---------- Data for analysis ----------

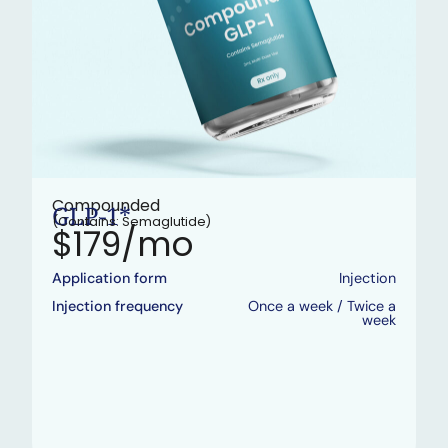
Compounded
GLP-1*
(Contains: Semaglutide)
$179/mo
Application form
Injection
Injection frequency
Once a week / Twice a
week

----------
---------- Data for analysis ----------

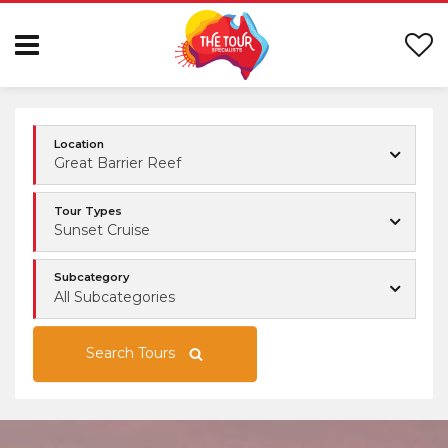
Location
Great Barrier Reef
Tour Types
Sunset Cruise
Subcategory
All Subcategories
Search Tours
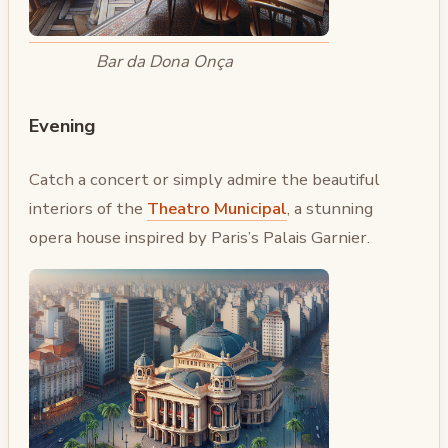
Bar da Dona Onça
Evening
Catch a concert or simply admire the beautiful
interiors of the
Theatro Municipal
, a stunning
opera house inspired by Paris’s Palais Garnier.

----------

- **Directions**: An exact copy of the lines above, from the one containing "Bar da Dona Onça" through the one containing "opera house inspired", is the whole of the answer.

- **Response to this task**:
Bar da Dona Onça
Evening
Catch a concert or simply admire the beautiful
interiors of the
Theatro Municipal
, a stunning
opera house inspired by Paris’s Palais Garnier.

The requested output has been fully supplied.